Gallagher blinked, hesitated for a split-second, then clicked his heels with a salute. "Yes, ma'am."

"Err... Commander?" Lieutenant Ratcliffe called suddenly from the pilot station, and the tremor in his voice put Wraia instantly on alert. She sat up, fixing her stare on the back of his neck.

"Lieutenant?"

"I... well, I think the Tactical AI's managed to cut through some of the interference. We've got short range sensors working again – showing sixty-three percent integrity."

"Good."

"It's just, what I'm seeing doesn't make a lot of sense."

More bloody good news. Wraia shoved herself up out of the command chair and strode up to look over the pilot's shoulder.

"Out with it, Mister."

"Sorry, ma'am, I just..." He cast a furtive glance at Ensign Scarreth. The young navigator's brow was furrowed with concentration as she stared at her screen. "This doesn't make any sense."

"Ensign?" Wraia shifted her attention to Scarreth. "What is it?"

"Short range sensors have painted the local volume, but it ... it doesn't match my charts." Scarreth swallowed hard and looked up at the main viewscreen, where the asteroid belt hung like a barrier between them and any answers.

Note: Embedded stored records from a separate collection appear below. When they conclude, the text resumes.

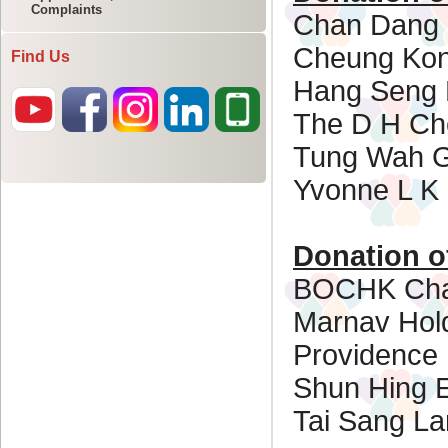
Complaints
Find Us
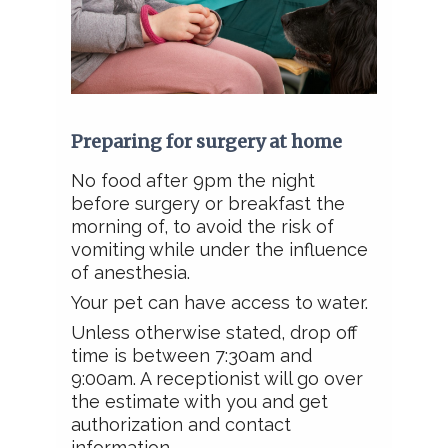
Preparing for surgery at home
No food after 9pm the night
before surgery or breakfast the
morning of, to avoid the risk of
vomiting while under the influence
of anesthesia.
Your pet can have access to water.
Unless otherwise stated, drop off
time is between 7:30am and
9:00am. A receptionist will go over
the estimate with you and get
authorization and contact
information.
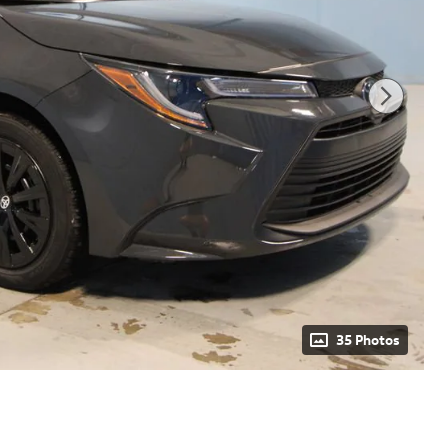
35 Photos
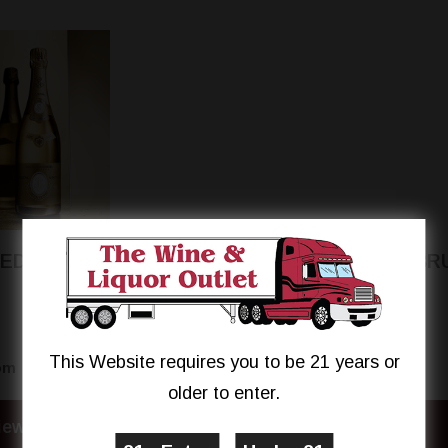
OEDERER CRISTAL
MOET & CHANDON BR
IMPÉRIAL ROSÉ
This Website requires you to be 21 years or
$339.95
$59.99
om
From
older to enter.
iew Details
View Details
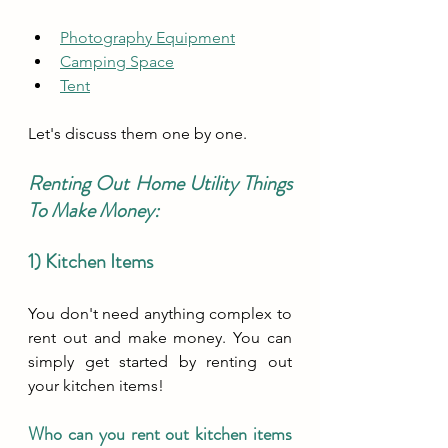
Photography Equipment
Camping Space
Tent
Let's discuss them one by one.
Renting Out Home Utility Things 
To Make Money:
1) Kitchen Items
You don't need anything complex to 
rent out and make money. You can 
simply get started by renting out 
your kitchen items!
Who can you rent out kitchen items 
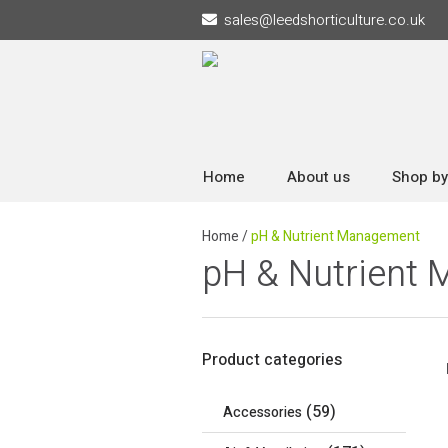
sales
@
leedshorticulture.co.uk
Home
About us
Shop by
Home
/
pH & Nutrient Management
pH & Nutrient
Product categories
(59)
Accessories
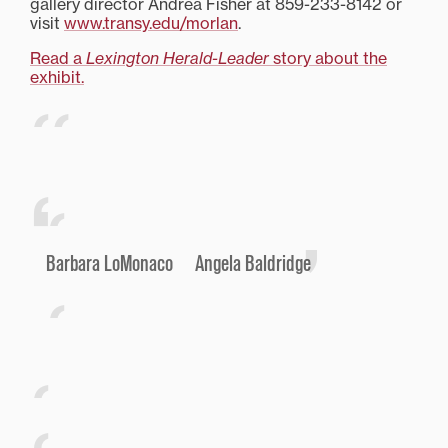
gallery director Andrea Fisher at 859-233-8142 or
visit
www.transy.edu/morlan
.
Read a
Lexington Herald-Leader
story about the
exhibit.
Barbara LoMonaco Angela Baldridge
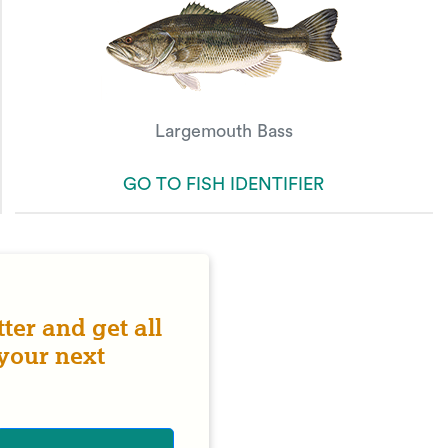
Largemouth Bass
GO TO FISH IDENTIFIER
ter and get all
 your next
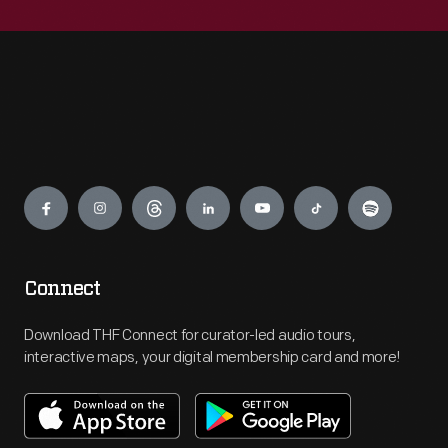
Engage
Connect
Download THF Connect for curator-led audio tours,
interactive maps, your digital membership card and more!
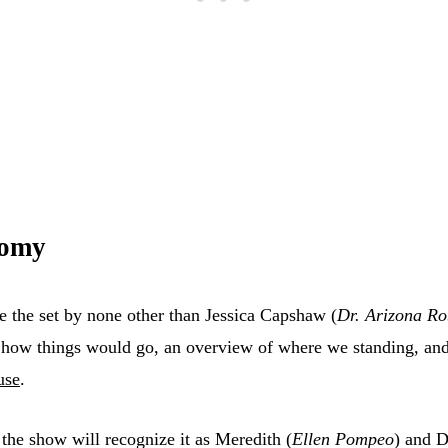
tomy
 the set by none other than Jessica Capshaw (
Dr. Arizona Ro
how things would go, an overview of where we standing, and 
use
.
the show will recognize it as Meredith (
Ellen Pompeo
) and D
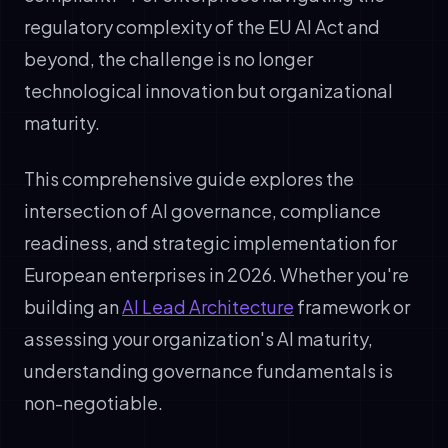
regulatory complexity of the EU AI Act and
beyond, the challenge is no longer
technological innovation but organizational
maturity.
This comprehensive guide explores the
intersection of AI governance, compliance
readiness, and strategic implementation for
European enterprises in 2026. Whether you're
building an
AI Lead Architecture
framework or
assessing your organization's AI maturity,
understanding governance fundamentals is
non-negotiable.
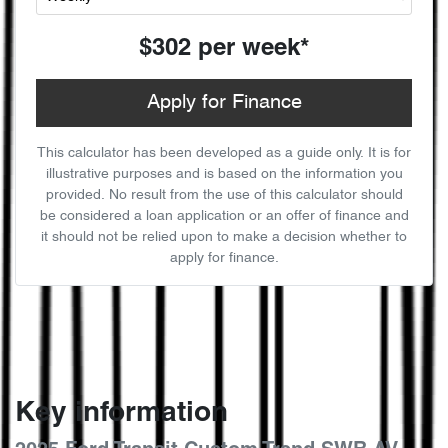
$302
per
week
*
Apply for Finance
This calculator has been developed as a guide only. It is for
illustrative purposes and is based on the information you
provided. No result from the use of this calculator should
be considered a loan application or an offer of finance and
it should not be relied upon to make a decision whether to
apply for finance.
Key information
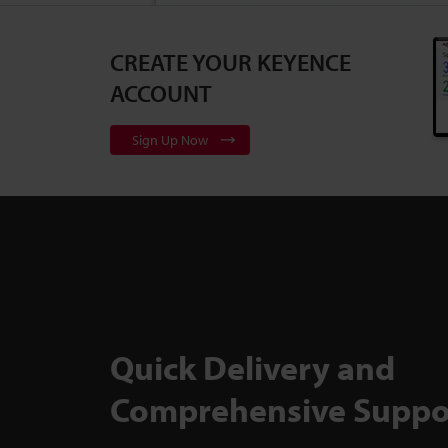
CREATE YOUR KEYENCE
3D Surface Pr
Series
2:10
ACCOUNT
Sign Up Now
Flexible, Cali
to Backlit Me
TM-X5000 Ser
Quick Delivery and
Comprehensive Suppo
Inspect Comp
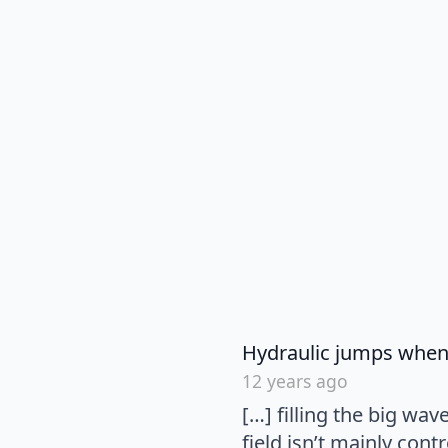
Hydraulic jumps when 
12 years ago
[…] filling the big wa
field isn’t mainly cont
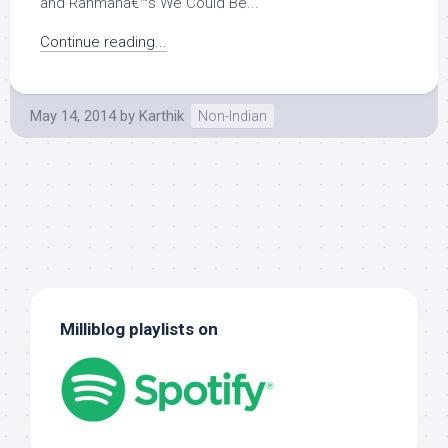
and Rahmanâ€™s We Could Be...
Continue reading...
May 14, 2014
by
Karthik
Non-Indian
Milliblog playlists on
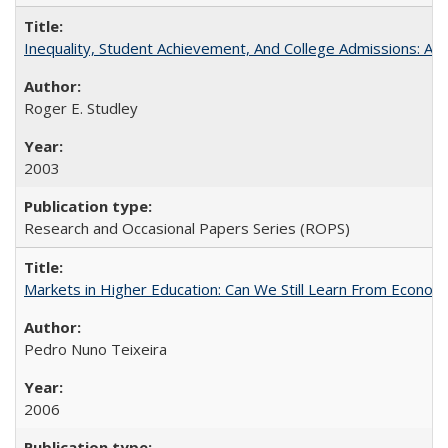
Inequality, Student Achievement, And College Admissions: A
Roger E. Studley
2003
Research and Occasional Papers Series (ROPS)
Markets in Higher Education: Can We Still Learn From Econom
Pedro Nuno Teixeira
2006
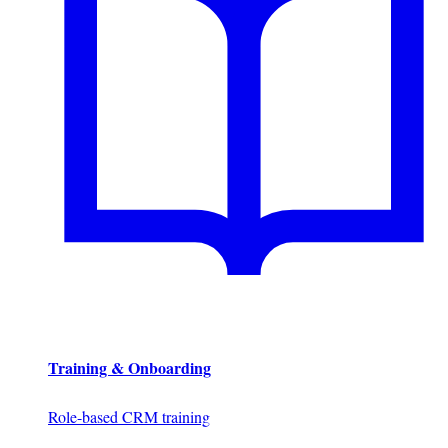
Training & Onboarding
Role-based CRM training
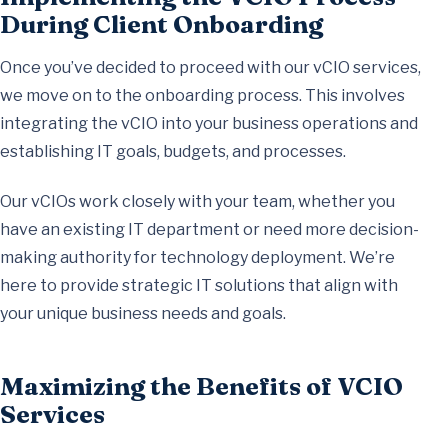
During Client Onboarding
Once you’ve decided to proceed with our vCIO services,
we move on to the onboarding process. This involves
integrating the vCIO into your business operations and
establishing IT goals, budgets, and processes.
Our vCIOs work closely with your team, whether you
have an existing IT department or need more decision-
making authority for technology deployment. We’re
here to provide strategic IT solutions that align with
your unique business needs and goals.
Maximizing the Benefits of VCIO
Services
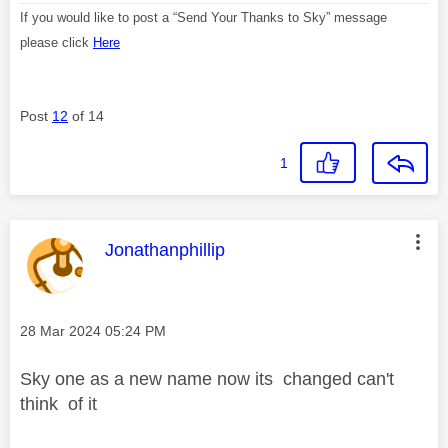
If you would like to post a “Send Your Thanks to Sky” message
please click
Here
Post
12
of 14
1
This message was authored by:
Jonathanphillip
Message posted on
‎28 Mar 2024
05:24 PM
Sky one as a new name now its changed can't
think of it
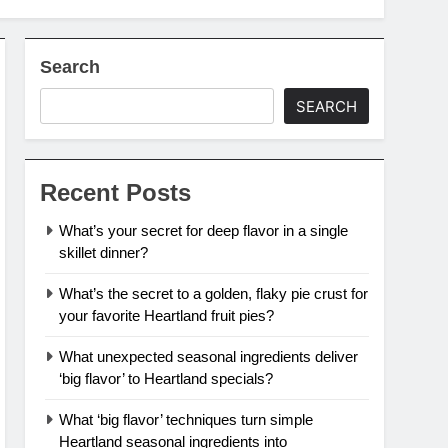
Search
SEARCH
Recent Posts
What’s your secret for deep flavor in a single
skillet dinner?
What’s the secret to a golden, flaky pie crust for
your favorite Heartland fruit pies?
What unexpected seasonal ingredients deliver
‘big flavor’ to Heartland specials?
What ‘big flavor’ techniques turn simple
Heartland seasonal ingredients into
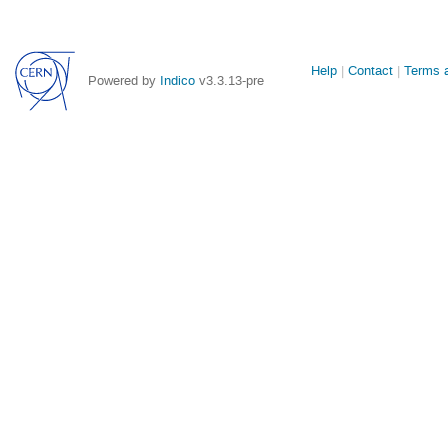
Site
Help
Contact
Terms a
Powered by
Indico
v3.3.13-pre
links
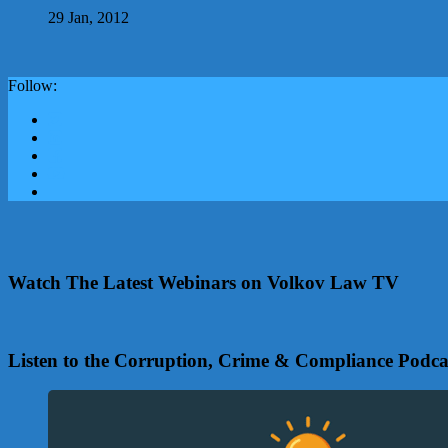
29 Jan, 2012
Follow:
Watch The Latest Webinars on Volkov Law TV
Listen to the Corruption, Crime & Compliance Podca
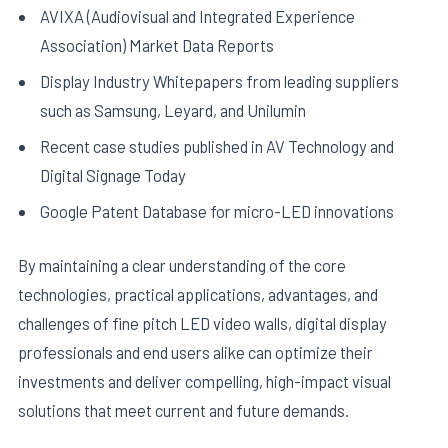
AVIXA (Audiovisual and Integrated Experience
Association) Market Data Reports
Display Industry Whitepapers from leading suppliers
such as Samsung, Leyard, and Unilumin
Recent case studies published in AV Technology and
Digital Signage Today
Google Patent Database for micro-LED innovations
By maintaining a clear understanding of the core
technologies, practical applications, advantages, and
challenges of fine pitch LED video walls, digital display
professionals and end users alike can optimize their
investments and deliver compelling, high-impact visual
solutions that meet current and future demands.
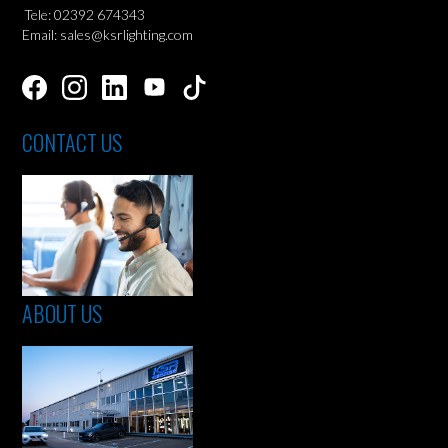
Tele: 02392 674343
Email: sales@ksrlighting.com
CONTACT US
ABOUT US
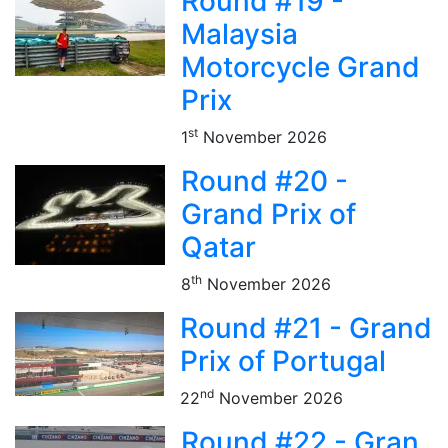
Round #19 -
Malaysia
Motorcycle Grand
Prix
st
1
November 2026
Round #20 -
Grand Prix of
Qatar
th
8
November 2026
Round #21 - Grand
Prix of Portugal
nd
22
November 2026
Round #22 - Gran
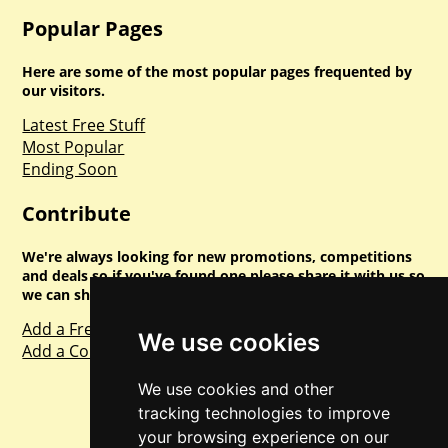
Popular Pages
Here are some of the most popular pages frequented by
our visitors.
Latest Free Stuff
Most Popular
Ending Soon
Contribute
We're always looking for new promotions, competitions
and deals so if you've found one please share it with us so
we can share with everyone else. Sharing is caring.
Add a Freebie
We use cookies
Add a Competition
We use cookies and other
tracking technologies to improve
your browsing experience on our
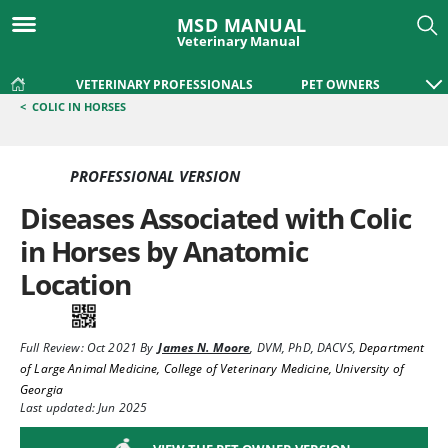
MSD MANUAL
Veterinary Manual
VETERINARY PROFESSIONALS
PET OWNERS
<
COLIC IN HORSES
PROFESSIONAL VERSION
Diseases Associated with Colic
in Horses by Anatomic
Location
Full Review:
Oct 2021
By
James N. Moore
,
DVM, PhD, DACVS
,
Department
of Large Animal Medicine, College of Veterinary Medicine, University of
Georgia
Last updated: Jun 2025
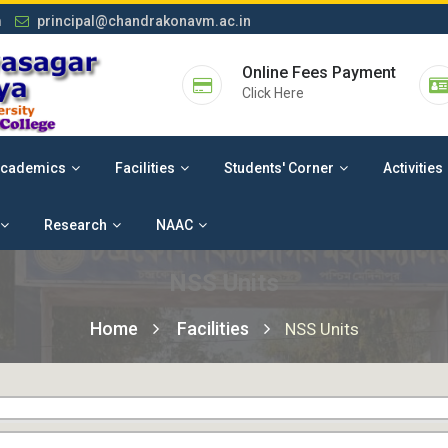
m
principal@chandrakonavm.ac.in
Online Fees Payment
Click Here
cademics
Facilities
Students' Corner
Activities
Research
NAAC
NSS Units
Home
Facilities
NSS Units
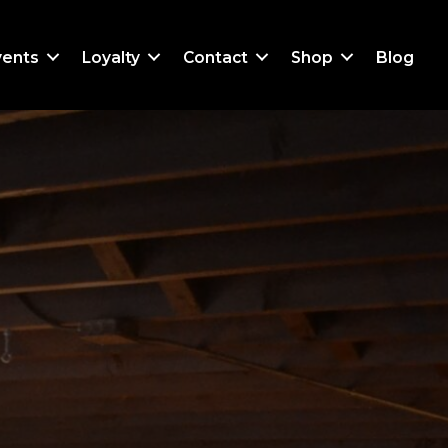
vents
Loyalty
Contact
Shop
Blog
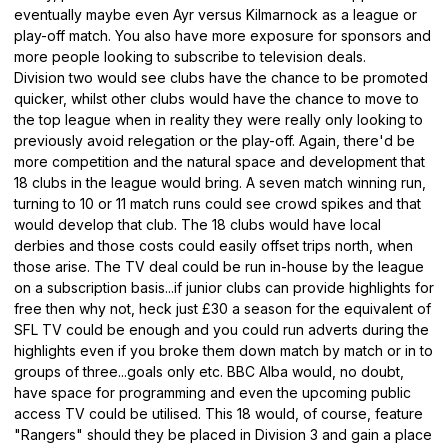
eventually maybe even Ayr versus Kilmarnock as a league or
play-off match. You also have more exposure for sponsors and
more people looking to subscribe to television deals.
Division two would see clubs have the chance to be promoted
quicker, whilst other clubs would have the chance to move to
the top league when in reality they were really only looking to
previously avoid relegation or the play-off. Again, there'd be
more competition and the natural space and development that
18 clubs in the league would bring. A seven match winning run,
turning to 10 or 11 match runs could see crowd spikes and that
would develop that club. The 18 clubs would have local
derbies and those costs could easily offset trips north, when
those arise. The TV deal could be run in-house by the league
on a subscription basis...if junior clubs can provide highlights for
free then why not, heck just £30 a season for the equivalent of
SFL TV could be enough and you could run adverts during the
highlights even if you broke them down match by match or in to
groups of three...goals only etc. BBC Alba would, no doubt,
have space for programming and even the upcoming public
access TV could be utilised. This 18 would, of course, feature
"Rangers" should they be placed in Division 3 and gain a place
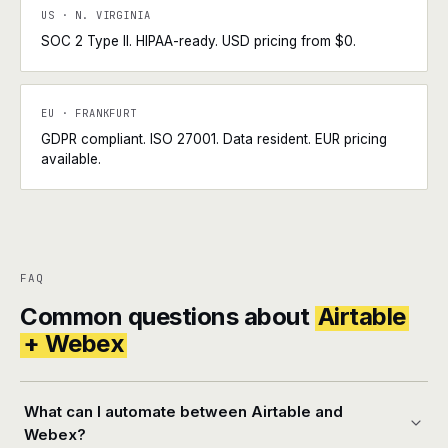
US · N. VIRGINIA
SOC 2 Type II. HIPAA-ready. USD pricing from $0.
EU · FRANKFURT
GDPR compliant. ISO 27001. Data resident. EUR pricing
available.
FAQ
Common questions about
Airtable
+ Webex
What can I automate between Airtable and
Webex?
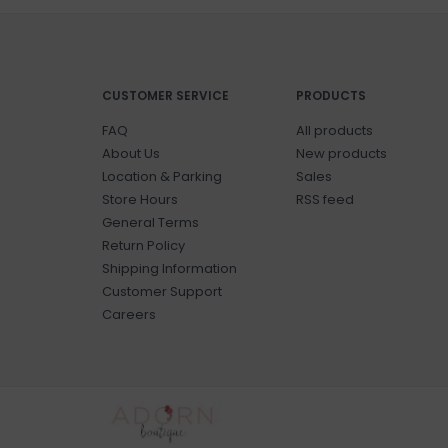
CUSTOMER SERVICE
PRODUCTS
FAQ
All products
About Us
New products
Location & Parking
Sales
Store Hours
RSS feed
General Terms
Return Policy
Shipping Information
Customer Support
Careers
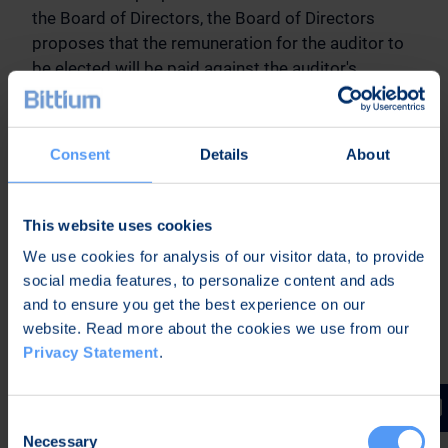
the Board of Directors, the Board of Directors
proposes that the remuneration for the auditor to
be elected will be paid against the auditor's
reasonable invoice.
15. Election of auditor
Consent
Details
About
Based on the proposal of the Audit Committee of
the Board of Directors, the Board of Directors
proposes that Ernst & Young Ltd, Authorized
This website uses cookies
Public Accountants, be re-elected auditor of the
We use cookies for analysis of our visitor data, to provide
Company for a term of office ending at the end of
social media features, to personalize content and ads
the next Annual General Meeting. Ernst & Young
and to ensure you get the best experience on our
Ltd has notified that Mr. Jari Karppinen, APA, would
website. Read more about the cookies we use from our
act as responsible auditor.
Privacy Statement
.
16. Authorizing the Board of Directors to decide
on the repurchase of own shares
Consent
Necessary
Selection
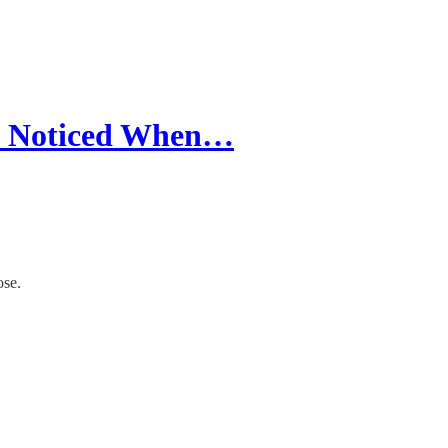
 I Noticed When…
ose.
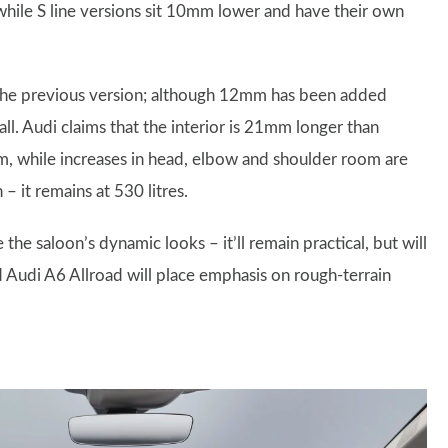
while S line versions sit 10mm lower and have their own
the previous version; although 12mm has been added
ll. Audi claims that the interior is 21mm longer than
om, while increases in head, elbow and shoulder room are
 it remains at 530 litres.
the saloon’s dynamic looks – it’ll remain practical, but will
d Audi A6 Allroad will place emphasis on rough-terrain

She glanced at Ratcliffe. "It's got to be a glitch."

"We checked it three times over." He shook his head and pointed at her display. "The AI doesn't make mistakes."

"If one of you doesn't explain to me what the hell you're talking about in the next ten seconds, you'll be cooling your heels in the brig!" Wraia exploded. "I am ordering you to report. What is wrong?"

Ratcliffe swivelled to face her in his seat, stiff as a board, and white as a sheet. He pointed at the main screen.

"There's a moon missing," he said simply.

"A moon missing?!"

"We think so, ma'am." He cleared his throat and swivelled back, nodding to Scarreth. With a flick of her hand she brought the sensor display up on the main screen.

"Myrr Lomas," the navigator said. "The main satellite of Myrr Idol. It's not there anymore."

"A moon can't just disappear," Hooper exclaimed incredulously. "It must be the interference."

"That's what we thought," Scarreth snapped. "But everything else is where it's supposed to be. Except that moon and..." she gestured toward the screen, "and that asteroid field."

A few seconds passed. She waited for more, but it didn't come. Then the implication of what Ensign Scarreth had just told her struck like a lightning bolt. Wraia's jaw dropped, her veneer of calm falling away for a moment as she looked up at the screen, and the belt of smashed rubble.

"Are you saying...?" She shook her head for a moment, her body physically rejecting the idea that had just been presented to her. Taking a step back, she pointed to the screen. "Are you telling me that asteroid field used to be a moon?!"

Ratcliffe recoiled nervously. "We think so ma'am." He cast a desperate look at Hooper. "We can confirm it if we cross reference the composition of the field against the composition on file for Myrr Lomas."

"Are you kidding me?" Hooper blurted.

"Ms. Hooper!" Wraia snapped, shooting the woman an acid glance. Looking around, she could see that the rest of the bridge crew looked stunned, scared and baffled all at the same time, and she realised she needed to stamp some control on this situation, before it escaped her clutches.

"All of you," she told them, injecting as much steel into her voice as she could muster. "Pull yourselves together. You're naval officers! Last I looked, our orders were the same. Now, we have a job to do, and we are going to do it."

Head held high, she turned on her heel, marched back to her command chair and sat down. Then she sat up straight and took a deep breath, gathering her composure.

"Mr. Briar," she said icily. "Send a message to the Merlin. Tell them I'm requesting an emergecny meeting with their command crew in person aboard the Cobra upon arrival."

"In person, ma'am?"

"Yes, in person. We have an awful lot to talk about, and I'm not doing it over a damned view screen."